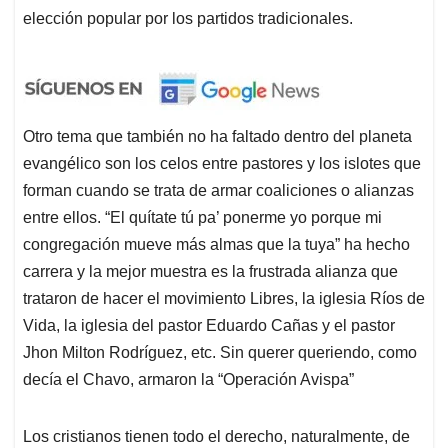
elección popular por los partidos tradicionales.
Otro tema que también no ha faltado dentro del planeta
evangélico son los celos entre pastores y los islotes que
forman cuando se trata de armar coaliciones o alianzas
entre ellos. “El quítate tú pa’ ponerme yo porque mi
congregación mueve más almas que la tuya” ha hecho
carrera y la mejor muestra es la frustrada alianza que
trataron de hacer el movimiento Libres, la iglesia Ríos de
Vida, la iglesia del pastor Eduardo Cañas y el pastor
Jhon Milton Rodríguez, etc. Sin querer queriendo, como
decía el Chavo, armaron la “Operación Avispa”
Los cristianos tienen todo el derecho, naturalmente, de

══════

WHAT TO WORK ON
Above are the records; print exactly the lines from the line with "carrera y la" to the line with "decía el Chavo, armaron", including both, and nothing else.

ANSWER SECTION
carrera y la mejor muestra es la frustrada alianza que
trataron de hacer el movimiento Libres, la iglesia Ríos de
Vida, la iglesia del pastor Eduardo Cañas y el pastor
Jhon Milton Rodríguez, etc. Sin querer queriendo, como
decía el Chavo, armaron la “Operación Avispa”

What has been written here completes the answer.